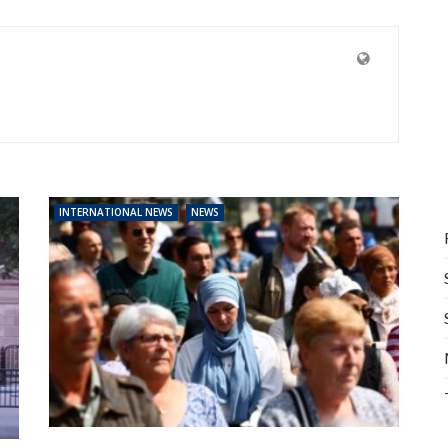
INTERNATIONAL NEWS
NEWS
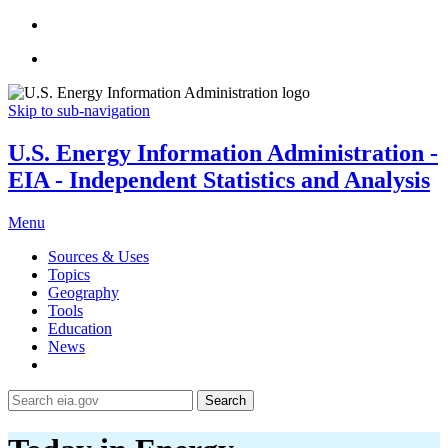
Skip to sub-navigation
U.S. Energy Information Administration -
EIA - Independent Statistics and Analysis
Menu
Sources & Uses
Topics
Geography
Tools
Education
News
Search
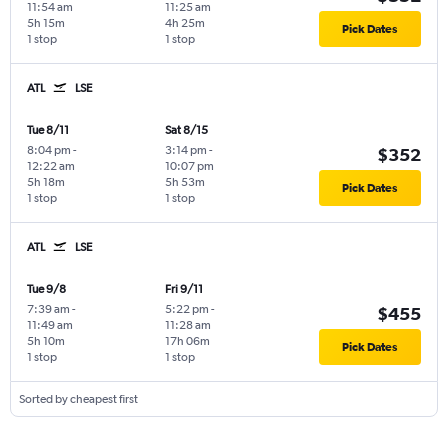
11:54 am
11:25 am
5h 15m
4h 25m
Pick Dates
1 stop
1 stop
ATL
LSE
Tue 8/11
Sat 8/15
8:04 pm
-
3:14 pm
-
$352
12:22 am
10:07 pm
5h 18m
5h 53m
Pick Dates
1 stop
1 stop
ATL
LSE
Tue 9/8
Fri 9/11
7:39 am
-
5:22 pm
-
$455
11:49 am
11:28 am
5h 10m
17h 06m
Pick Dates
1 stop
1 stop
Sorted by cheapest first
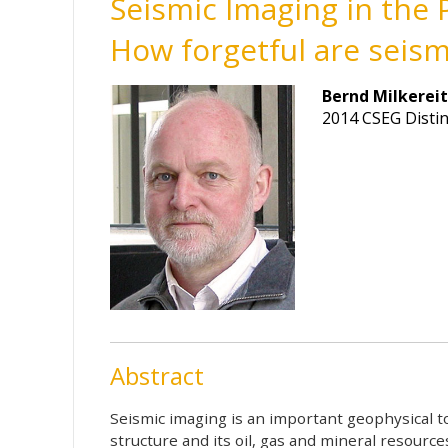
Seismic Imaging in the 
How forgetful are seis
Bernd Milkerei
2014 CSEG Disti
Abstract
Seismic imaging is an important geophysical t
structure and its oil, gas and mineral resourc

---+---

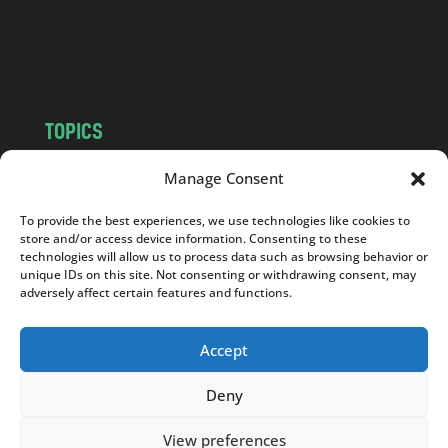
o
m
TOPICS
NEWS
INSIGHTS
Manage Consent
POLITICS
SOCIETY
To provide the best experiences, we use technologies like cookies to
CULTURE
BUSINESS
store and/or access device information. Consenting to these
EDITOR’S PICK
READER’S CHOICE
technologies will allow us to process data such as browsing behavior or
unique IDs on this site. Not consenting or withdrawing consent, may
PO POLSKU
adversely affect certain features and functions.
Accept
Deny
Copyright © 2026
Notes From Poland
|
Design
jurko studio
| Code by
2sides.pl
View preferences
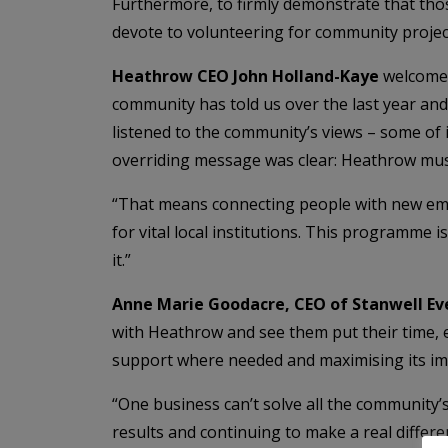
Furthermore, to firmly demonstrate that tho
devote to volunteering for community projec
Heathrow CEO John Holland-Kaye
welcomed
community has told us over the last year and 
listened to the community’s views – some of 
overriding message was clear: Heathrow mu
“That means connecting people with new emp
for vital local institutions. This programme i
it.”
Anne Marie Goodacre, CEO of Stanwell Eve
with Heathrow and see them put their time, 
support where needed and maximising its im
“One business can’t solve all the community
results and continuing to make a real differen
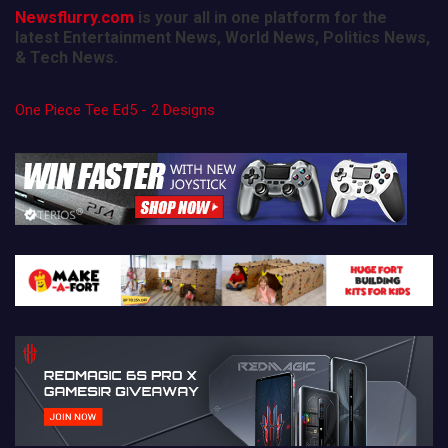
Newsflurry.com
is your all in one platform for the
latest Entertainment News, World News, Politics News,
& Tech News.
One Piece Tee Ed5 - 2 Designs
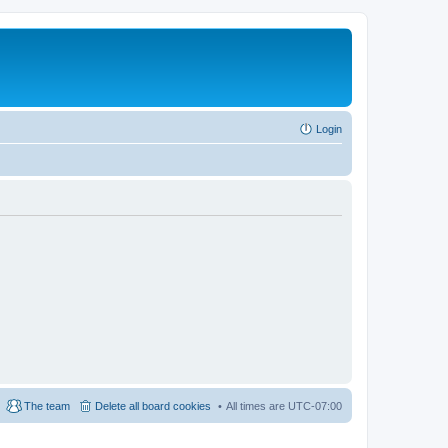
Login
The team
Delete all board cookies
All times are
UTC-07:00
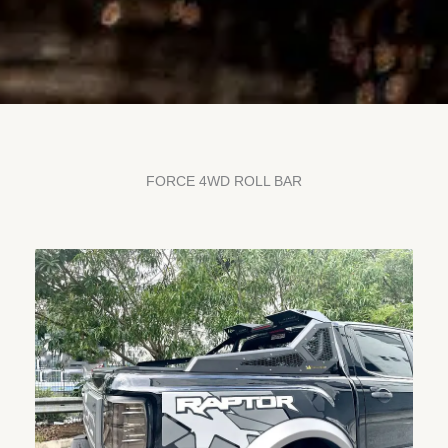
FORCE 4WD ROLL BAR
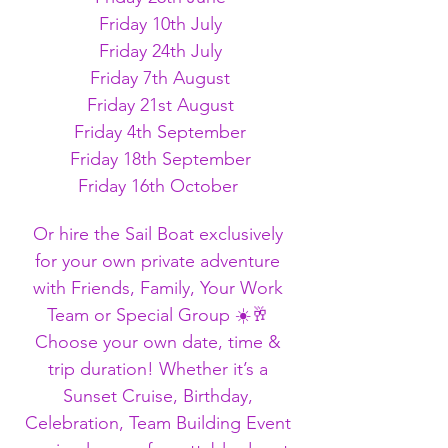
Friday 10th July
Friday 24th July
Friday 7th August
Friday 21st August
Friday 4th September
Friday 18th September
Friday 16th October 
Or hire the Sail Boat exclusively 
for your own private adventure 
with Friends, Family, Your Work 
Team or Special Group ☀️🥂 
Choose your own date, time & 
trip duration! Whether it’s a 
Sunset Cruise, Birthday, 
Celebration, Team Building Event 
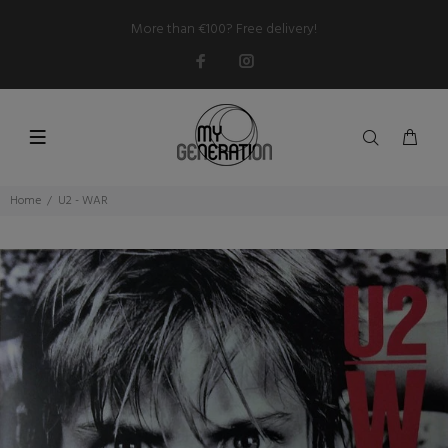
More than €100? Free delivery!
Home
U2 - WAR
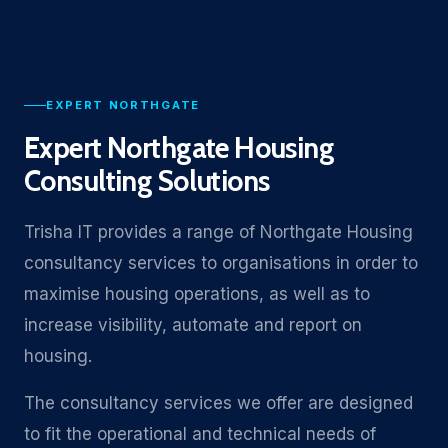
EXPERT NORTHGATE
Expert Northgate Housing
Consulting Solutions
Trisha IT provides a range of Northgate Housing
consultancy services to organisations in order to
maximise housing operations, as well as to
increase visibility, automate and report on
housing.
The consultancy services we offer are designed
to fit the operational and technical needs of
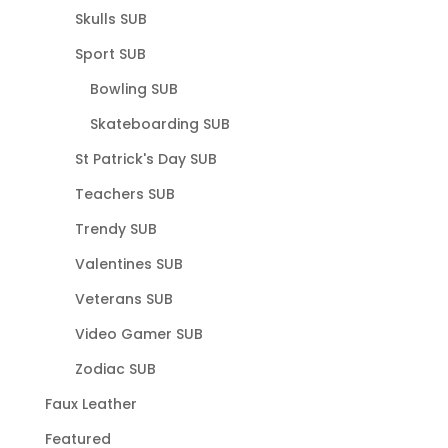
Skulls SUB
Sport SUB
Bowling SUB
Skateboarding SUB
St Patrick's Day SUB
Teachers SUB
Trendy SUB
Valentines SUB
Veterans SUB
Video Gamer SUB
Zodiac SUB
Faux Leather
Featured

---+---

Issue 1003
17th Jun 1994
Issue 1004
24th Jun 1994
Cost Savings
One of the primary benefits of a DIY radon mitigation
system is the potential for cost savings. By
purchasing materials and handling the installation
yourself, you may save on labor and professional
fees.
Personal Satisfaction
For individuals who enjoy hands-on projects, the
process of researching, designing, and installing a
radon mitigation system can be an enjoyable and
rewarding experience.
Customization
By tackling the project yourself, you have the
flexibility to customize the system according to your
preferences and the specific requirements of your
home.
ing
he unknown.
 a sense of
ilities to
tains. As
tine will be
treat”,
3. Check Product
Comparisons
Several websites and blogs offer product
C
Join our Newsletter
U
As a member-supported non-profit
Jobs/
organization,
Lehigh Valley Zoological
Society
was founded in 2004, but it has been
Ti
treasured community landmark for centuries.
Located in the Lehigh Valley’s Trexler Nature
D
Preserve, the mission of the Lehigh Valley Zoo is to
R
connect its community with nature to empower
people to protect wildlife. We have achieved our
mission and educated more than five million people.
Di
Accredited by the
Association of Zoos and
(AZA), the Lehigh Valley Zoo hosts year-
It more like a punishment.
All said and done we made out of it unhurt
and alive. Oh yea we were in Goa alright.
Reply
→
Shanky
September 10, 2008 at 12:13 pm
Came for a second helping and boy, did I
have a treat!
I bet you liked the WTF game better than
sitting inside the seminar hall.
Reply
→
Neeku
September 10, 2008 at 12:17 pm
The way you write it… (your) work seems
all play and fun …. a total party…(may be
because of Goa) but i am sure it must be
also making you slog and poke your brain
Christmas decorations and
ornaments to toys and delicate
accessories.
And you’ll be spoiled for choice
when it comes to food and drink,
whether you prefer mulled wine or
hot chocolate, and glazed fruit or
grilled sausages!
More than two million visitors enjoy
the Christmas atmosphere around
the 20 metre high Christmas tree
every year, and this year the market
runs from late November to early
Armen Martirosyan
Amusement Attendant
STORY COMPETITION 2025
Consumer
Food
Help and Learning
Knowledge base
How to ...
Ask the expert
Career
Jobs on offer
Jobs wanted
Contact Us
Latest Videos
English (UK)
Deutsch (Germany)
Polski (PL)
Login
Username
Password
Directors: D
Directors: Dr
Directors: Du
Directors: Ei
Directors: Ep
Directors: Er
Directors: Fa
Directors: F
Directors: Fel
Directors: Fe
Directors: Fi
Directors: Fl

---+---

TASK OBJECTIVE >> After locating the line with "All said and done we made out of it unhurt" in the material above, return it and each line after it exactly, ending at the line with "Directors: Fl".

RESPONSE BELOW >>
All said and done we made out of it unhurt
and alive. Oh yea we were in Goa alright.
Reply
→
Shanky
September 10, 2008 at 12:13 pm
Came for a second helping and boy, did I
have a treat!
I bet you liked the WTF game better than
sitting inside the seminar hall.
Reply
→
Neeku
September 10, 2008 at 12:17 pm
The way you write it… (your) work seems
all play and fun …. a total party…(may be
because of Goa) but i am sure it must be
also making you slog and poke your brain
Christmas decorations and
ornaments to toys and delicate
accessories.
And you’ll be spoiled for choice
when it comes to food and drink,
whether you prefer mulled wine or
hot chocolate, and glazed fruit or
grilled sausages!
More than two million visitors enjoy
the Christmas atmosphere around
the 20 metre high Christmas tree
every year, and this year the market
runs from late November to early
Armen Martirosyan
Amusement Attendant
STORY COMPETITION 2025
Consumer
Food
Help and Learning
Knowledge base
How to ...
Ask the expert
Career
Jobs on offer
Jobs wanted
Contact Us
Latest Videos
English (UK)
Deutsch (Germany)
Polski (PL)
Login
Username
Password
Directors: D
Directors: Dr
Directors: Du
Directors: Ei
Directors: Ep
Directors: Er
Directors: Fa
Directors: F
Directors: Fel
Directors: Fe
Directors: Fi
Directors: Fl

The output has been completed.